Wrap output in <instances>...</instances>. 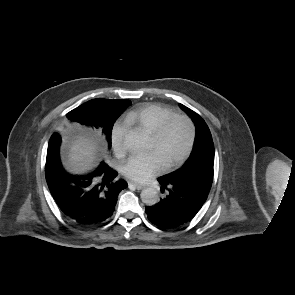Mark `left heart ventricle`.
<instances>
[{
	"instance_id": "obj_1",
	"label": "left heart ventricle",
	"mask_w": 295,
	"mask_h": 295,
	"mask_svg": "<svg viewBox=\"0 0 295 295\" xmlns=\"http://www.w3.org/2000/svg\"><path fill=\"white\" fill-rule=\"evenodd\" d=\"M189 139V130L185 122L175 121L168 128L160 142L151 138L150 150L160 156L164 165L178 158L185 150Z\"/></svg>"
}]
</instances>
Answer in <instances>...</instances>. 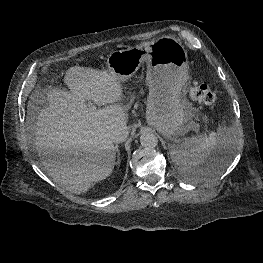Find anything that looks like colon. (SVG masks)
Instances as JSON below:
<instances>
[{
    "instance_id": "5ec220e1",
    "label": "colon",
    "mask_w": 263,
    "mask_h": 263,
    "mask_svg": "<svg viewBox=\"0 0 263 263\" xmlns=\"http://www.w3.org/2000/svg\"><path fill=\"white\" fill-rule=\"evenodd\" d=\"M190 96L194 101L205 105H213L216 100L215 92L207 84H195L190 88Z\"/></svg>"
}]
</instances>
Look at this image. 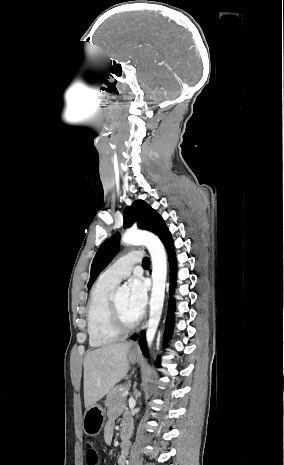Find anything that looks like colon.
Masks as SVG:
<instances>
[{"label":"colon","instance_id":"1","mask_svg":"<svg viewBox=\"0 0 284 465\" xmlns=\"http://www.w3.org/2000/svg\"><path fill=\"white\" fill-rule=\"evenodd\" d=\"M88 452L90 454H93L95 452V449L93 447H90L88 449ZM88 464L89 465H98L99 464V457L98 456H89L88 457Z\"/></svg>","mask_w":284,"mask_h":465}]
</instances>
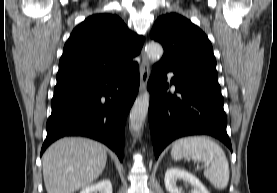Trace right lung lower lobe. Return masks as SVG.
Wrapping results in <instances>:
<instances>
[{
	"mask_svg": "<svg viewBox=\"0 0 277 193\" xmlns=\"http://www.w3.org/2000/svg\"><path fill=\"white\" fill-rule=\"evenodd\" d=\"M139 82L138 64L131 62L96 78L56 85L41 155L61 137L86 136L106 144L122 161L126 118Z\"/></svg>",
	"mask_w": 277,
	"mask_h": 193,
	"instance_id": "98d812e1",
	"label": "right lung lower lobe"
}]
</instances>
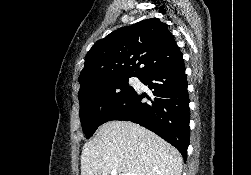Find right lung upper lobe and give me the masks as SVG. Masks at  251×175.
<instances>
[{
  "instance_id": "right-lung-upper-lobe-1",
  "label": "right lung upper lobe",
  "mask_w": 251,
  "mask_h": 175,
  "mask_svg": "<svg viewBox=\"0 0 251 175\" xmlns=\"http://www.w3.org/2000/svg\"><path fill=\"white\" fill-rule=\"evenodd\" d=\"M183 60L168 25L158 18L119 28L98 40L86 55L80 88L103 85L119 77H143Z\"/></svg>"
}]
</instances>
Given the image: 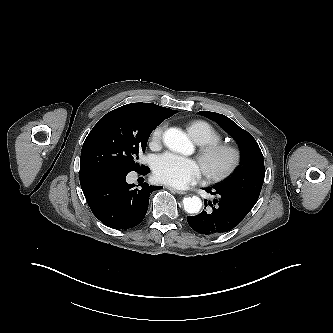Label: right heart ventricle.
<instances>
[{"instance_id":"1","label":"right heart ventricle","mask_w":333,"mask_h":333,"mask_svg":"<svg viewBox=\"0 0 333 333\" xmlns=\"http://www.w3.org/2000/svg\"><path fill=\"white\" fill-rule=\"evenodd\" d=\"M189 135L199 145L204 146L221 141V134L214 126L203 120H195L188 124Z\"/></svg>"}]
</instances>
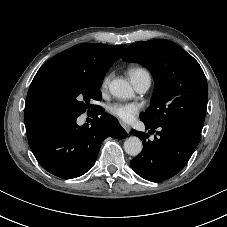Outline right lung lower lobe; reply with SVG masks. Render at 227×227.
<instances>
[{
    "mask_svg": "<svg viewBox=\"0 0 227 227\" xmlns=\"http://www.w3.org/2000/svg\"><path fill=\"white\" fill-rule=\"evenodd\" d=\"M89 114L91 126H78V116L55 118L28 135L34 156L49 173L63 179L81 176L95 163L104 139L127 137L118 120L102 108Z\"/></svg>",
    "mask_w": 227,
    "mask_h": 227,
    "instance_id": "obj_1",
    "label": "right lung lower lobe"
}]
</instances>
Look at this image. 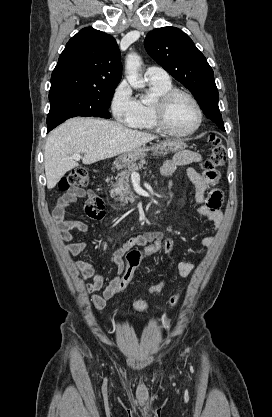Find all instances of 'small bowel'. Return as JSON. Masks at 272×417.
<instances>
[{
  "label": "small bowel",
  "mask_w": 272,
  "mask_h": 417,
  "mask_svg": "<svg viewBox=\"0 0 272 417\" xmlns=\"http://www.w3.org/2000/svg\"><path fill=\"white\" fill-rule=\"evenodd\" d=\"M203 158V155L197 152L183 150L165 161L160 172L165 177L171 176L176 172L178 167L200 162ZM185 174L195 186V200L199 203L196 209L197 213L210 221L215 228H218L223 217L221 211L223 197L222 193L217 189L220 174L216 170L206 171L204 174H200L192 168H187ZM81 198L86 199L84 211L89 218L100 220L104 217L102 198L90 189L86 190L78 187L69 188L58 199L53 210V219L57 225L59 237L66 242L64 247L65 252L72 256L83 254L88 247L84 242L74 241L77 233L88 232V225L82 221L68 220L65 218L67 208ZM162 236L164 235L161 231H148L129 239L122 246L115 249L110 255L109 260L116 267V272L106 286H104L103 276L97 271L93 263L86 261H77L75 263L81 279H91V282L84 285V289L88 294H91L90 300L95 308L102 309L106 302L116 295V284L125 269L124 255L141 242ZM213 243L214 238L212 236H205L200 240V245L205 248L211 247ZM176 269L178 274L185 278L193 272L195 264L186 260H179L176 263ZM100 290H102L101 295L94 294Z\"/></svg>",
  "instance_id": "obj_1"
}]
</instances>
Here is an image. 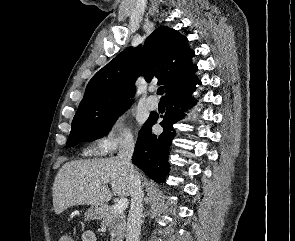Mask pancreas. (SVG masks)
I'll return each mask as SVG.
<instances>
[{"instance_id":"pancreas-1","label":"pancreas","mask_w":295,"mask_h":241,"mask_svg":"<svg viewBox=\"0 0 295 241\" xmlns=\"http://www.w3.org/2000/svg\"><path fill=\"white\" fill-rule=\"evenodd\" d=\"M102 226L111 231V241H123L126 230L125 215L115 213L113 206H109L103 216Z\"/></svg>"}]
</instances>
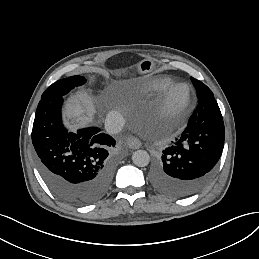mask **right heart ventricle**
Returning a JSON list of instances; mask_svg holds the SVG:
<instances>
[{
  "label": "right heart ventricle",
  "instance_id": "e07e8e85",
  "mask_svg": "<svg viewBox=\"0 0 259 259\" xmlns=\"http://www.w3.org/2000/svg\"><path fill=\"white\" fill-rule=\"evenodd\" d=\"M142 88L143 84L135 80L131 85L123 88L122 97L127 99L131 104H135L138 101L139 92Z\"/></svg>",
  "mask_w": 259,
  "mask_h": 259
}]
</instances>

= = = = = = =

→ **Your goal**
Everything from the line with "mask **right heart ventricle**" through the end of the records is to be repeated exactly. The pictures are not.

→ **Exercise response**
mask **right heart ventricle**
Returning a JSON list of instances; mask_svg holds the SVG:
<instances>
[{
  "label": "right heart ventricle",
  "instance_id": "e07e8e85",
  "mask_svg": "<svg viewBox=\"0 0 259 259\" xmlns=\"http://www.w3.org/2000/svg\"><path fill=\"white\" fill-rule=\"evenodd\" d=\"M142 88L143 84L135 80L131 85L123 88L122 97L127 99L131 104H135L138 101L139 92Z\"/></svg>",
  "mask_w": 259,
  "mask_h": 259
}]
</instances>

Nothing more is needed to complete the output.